### Task requirements
Work through the material below and count the lines holding the word "Vermont"; give that count and nothing more.

### Data records
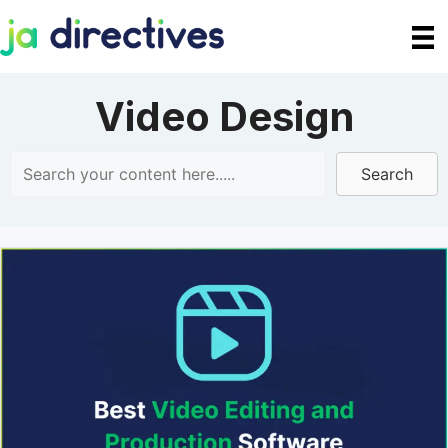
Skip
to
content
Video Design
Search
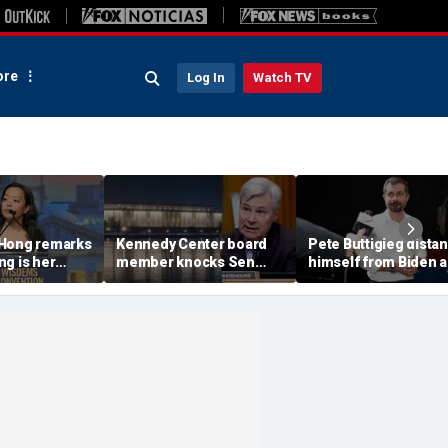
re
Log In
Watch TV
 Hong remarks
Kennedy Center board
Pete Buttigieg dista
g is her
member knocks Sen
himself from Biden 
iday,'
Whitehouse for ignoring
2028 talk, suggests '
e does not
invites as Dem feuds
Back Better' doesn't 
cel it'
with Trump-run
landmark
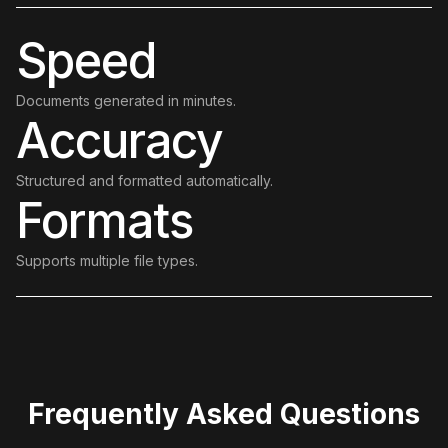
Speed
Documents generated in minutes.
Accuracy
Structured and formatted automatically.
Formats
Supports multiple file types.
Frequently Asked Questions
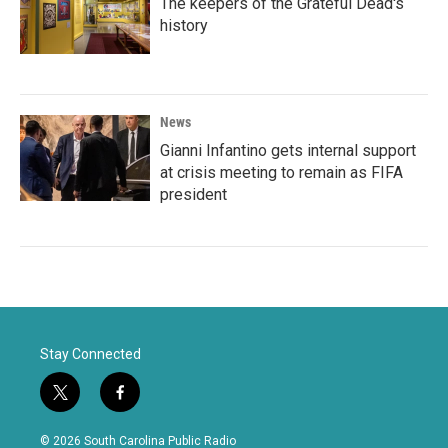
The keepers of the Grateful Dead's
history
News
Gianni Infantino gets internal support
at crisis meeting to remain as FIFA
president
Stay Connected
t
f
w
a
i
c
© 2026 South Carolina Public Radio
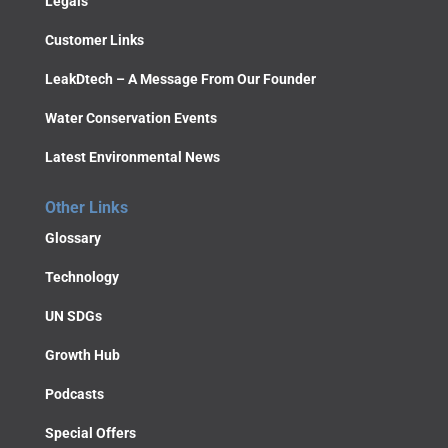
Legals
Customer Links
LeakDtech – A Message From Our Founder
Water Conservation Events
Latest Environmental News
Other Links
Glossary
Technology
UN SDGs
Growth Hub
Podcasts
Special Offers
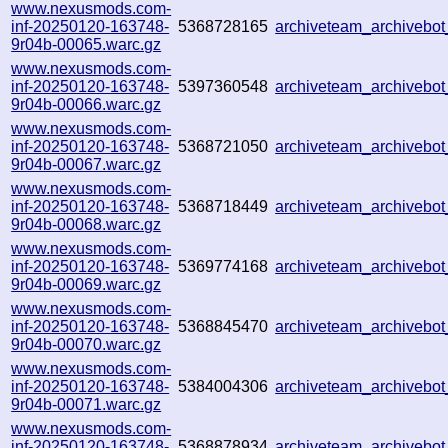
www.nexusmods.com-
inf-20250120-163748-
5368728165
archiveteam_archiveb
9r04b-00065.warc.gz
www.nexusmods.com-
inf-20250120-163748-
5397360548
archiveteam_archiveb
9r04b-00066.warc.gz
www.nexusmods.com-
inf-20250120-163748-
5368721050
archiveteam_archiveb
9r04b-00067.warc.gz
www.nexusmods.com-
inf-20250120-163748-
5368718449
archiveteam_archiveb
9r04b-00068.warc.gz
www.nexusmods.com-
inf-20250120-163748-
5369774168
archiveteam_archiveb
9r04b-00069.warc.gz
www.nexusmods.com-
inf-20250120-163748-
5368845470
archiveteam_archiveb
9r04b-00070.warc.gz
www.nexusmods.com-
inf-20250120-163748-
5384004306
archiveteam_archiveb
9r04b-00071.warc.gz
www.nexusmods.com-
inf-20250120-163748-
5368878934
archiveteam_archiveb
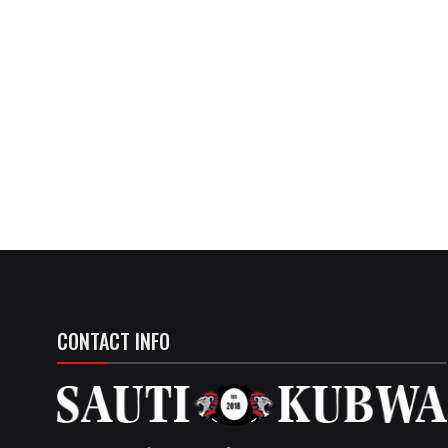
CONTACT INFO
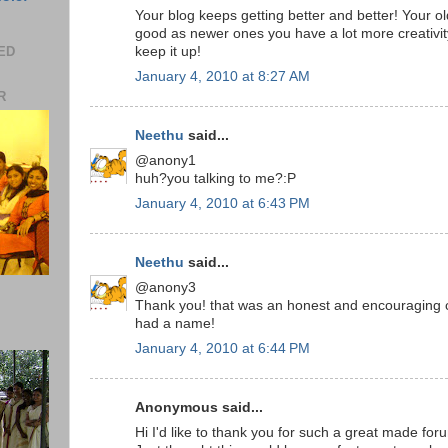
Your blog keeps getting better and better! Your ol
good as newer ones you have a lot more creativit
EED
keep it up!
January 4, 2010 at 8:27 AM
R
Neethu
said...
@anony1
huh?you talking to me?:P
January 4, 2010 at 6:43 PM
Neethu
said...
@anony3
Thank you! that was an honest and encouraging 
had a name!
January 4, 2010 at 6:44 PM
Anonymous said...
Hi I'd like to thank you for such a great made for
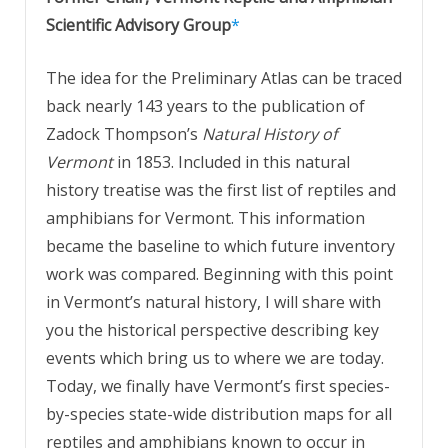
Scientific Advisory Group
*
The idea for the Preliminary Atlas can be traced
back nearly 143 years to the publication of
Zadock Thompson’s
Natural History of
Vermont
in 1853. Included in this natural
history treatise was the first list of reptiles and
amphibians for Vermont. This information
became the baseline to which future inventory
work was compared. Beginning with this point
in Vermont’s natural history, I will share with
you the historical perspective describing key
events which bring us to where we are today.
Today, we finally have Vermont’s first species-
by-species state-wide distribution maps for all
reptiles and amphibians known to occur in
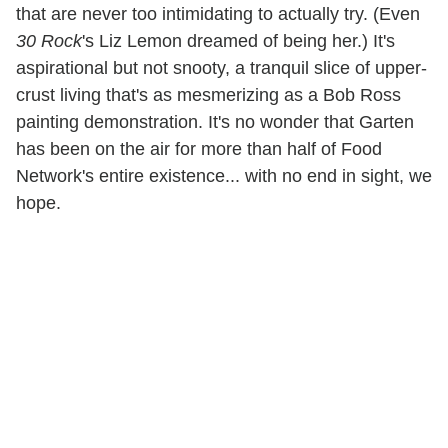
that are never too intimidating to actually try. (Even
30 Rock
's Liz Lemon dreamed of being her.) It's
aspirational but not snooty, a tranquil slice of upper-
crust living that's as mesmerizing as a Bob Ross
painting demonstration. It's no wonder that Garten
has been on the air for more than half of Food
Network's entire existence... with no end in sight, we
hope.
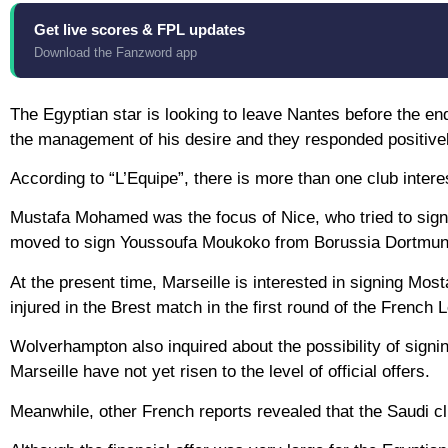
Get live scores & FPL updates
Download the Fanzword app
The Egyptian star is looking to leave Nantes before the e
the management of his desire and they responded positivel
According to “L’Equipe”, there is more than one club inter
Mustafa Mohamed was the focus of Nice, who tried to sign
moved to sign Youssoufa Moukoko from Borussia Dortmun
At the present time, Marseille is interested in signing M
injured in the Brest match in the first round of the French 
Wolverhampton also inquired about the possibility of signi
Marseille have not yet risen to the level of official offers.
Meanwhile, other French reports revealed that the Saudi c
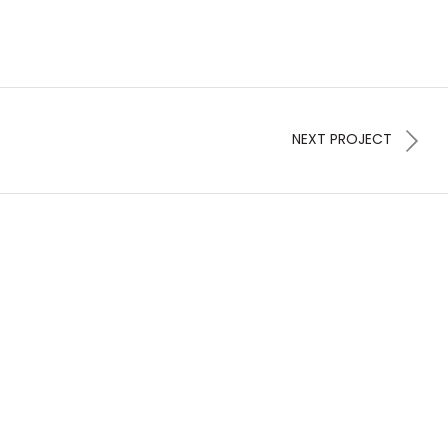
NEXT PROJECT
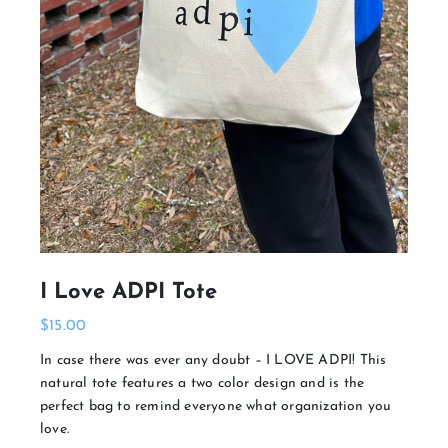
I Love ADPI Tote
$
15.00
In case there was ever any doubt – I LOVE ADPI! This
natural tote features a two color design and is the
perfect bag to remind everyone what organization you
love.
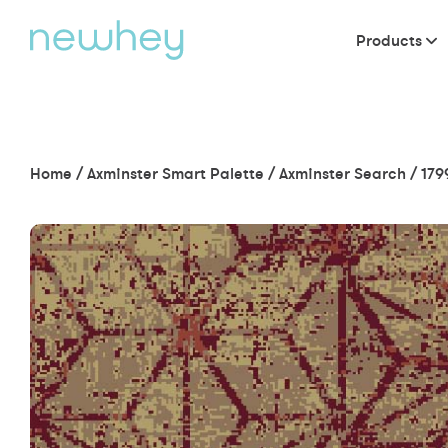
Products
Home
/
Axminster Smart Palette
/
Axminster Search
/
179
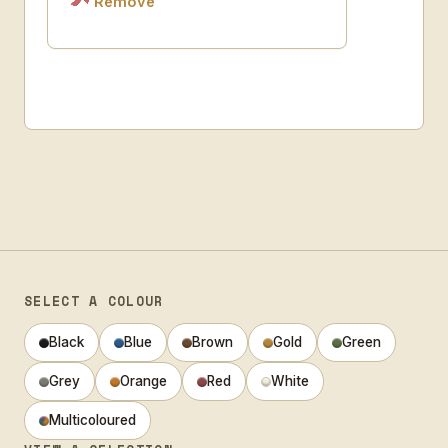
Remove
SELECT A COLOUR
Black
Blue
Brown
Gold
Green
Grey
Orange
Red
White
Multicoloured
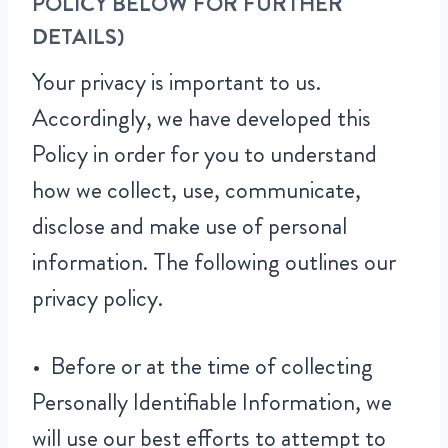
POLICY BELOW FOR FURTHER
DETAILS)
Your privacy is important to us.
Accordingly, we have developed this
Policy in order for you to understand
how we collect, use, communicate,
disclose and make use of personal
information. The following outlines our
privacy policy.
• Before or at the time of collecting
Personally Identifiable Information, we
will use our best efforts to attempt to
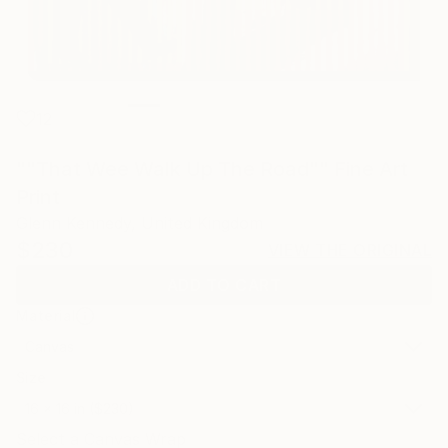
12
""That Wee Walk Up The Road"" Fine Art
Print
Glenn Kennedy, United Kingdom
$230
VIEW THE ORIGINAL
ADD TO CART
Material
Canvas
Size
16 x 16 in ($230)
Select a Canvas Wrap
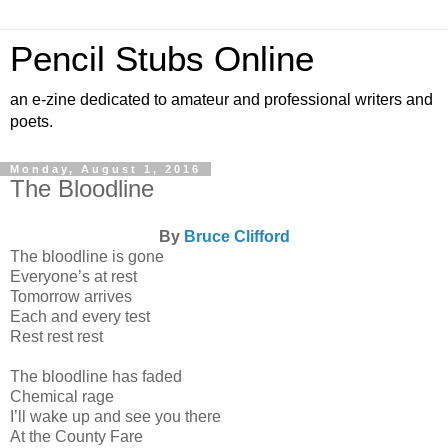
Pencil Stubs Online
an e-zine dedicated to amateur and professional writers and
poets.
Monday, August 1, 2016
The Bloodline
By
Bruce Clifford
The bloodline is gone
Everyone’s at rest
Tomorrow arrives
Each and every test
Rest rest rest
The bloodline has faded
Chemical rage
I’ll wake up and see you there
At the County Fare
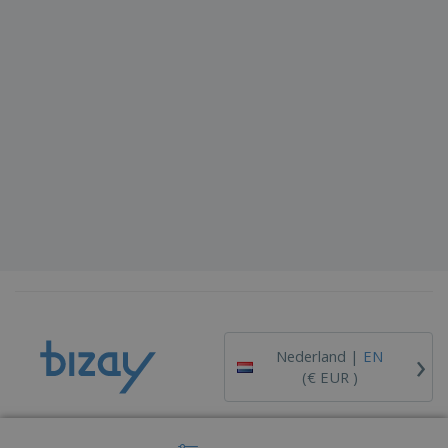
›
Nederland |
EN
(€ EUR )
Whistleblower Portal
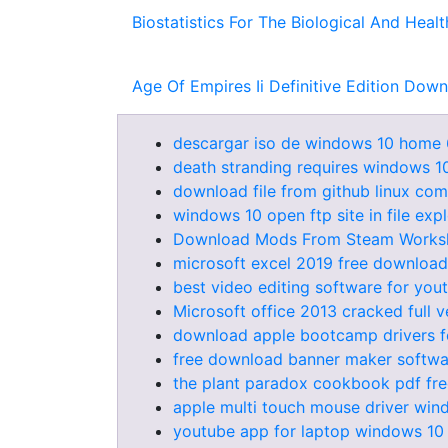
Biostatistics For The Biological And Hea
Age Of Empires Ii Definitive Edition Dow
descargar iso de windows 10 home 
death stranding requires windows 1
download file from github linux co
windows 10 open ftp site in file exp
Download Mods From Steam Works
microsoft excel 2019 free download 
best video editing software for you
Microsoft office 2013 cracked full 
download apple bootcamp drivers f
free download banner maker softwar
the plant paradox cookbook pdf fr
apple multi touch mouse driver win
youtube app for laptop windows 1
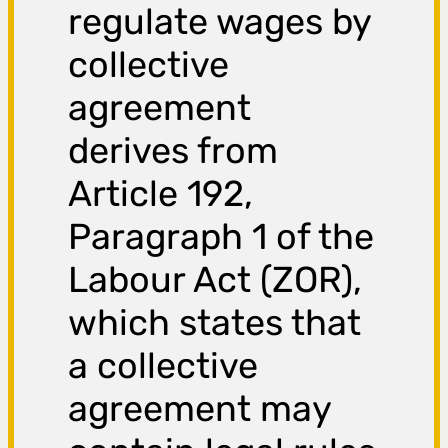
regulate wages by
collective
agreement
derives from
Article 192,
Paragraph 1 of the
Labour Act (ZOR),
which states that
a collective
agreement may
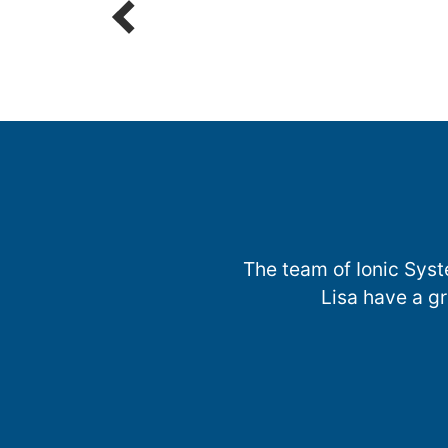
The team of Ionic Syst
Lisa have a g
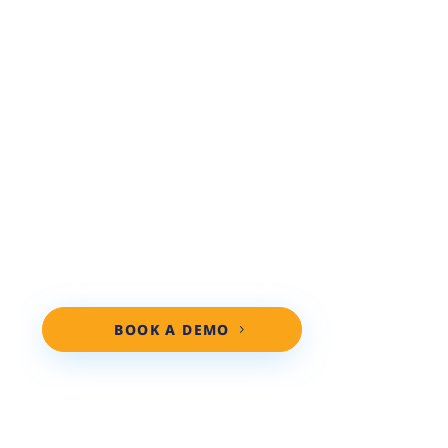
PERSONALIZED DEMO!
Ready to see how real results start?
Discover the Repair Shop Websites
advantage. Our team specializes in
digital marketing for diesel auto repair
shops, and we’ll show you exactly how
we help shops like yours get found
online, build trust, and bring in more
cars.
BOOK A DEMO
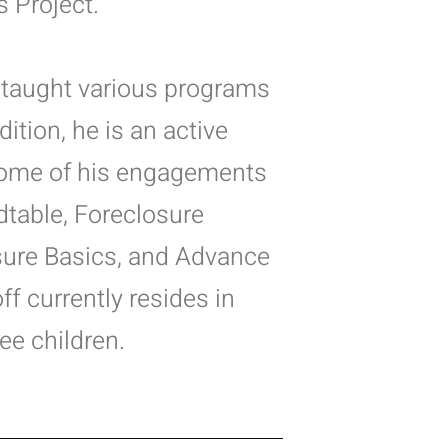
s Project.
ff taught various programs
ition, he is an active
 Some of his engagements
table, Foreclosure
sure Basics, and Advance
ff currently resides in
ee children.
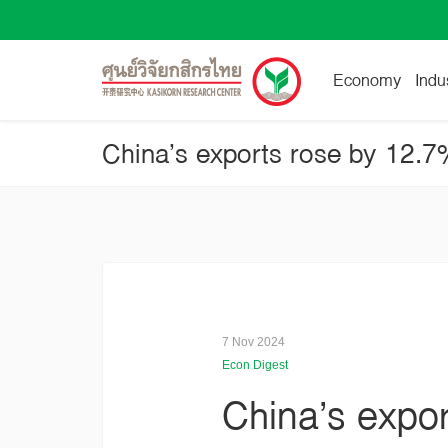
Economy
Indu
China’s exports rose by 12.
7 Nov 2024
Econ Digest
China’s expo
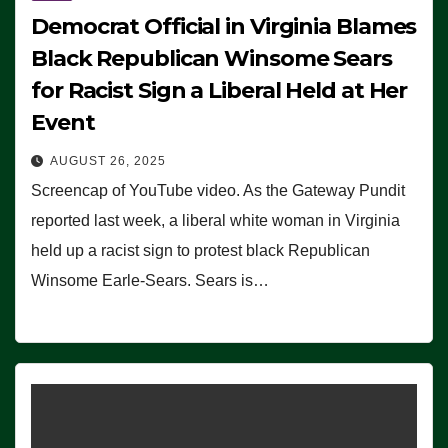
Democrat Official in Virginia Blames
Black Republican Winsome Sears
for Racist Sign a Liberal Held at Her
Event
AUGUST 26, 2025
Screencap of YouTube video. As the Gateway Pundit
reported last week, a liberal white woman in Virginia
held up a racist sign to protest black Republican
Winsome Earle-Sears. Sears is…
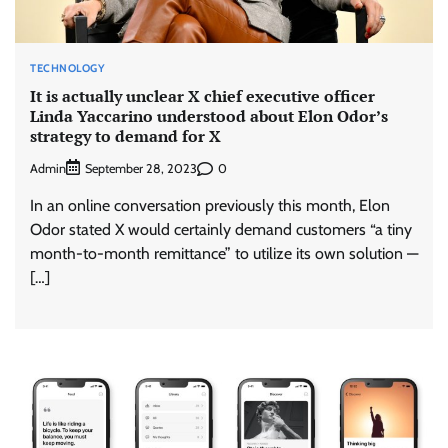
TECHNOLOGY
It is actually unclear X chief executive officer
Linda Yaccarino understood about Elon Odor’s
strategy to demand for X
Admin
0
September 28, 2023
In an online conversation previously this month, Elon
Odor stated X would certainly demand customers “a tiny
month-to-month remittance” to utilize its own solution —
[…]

### Exercise solution
4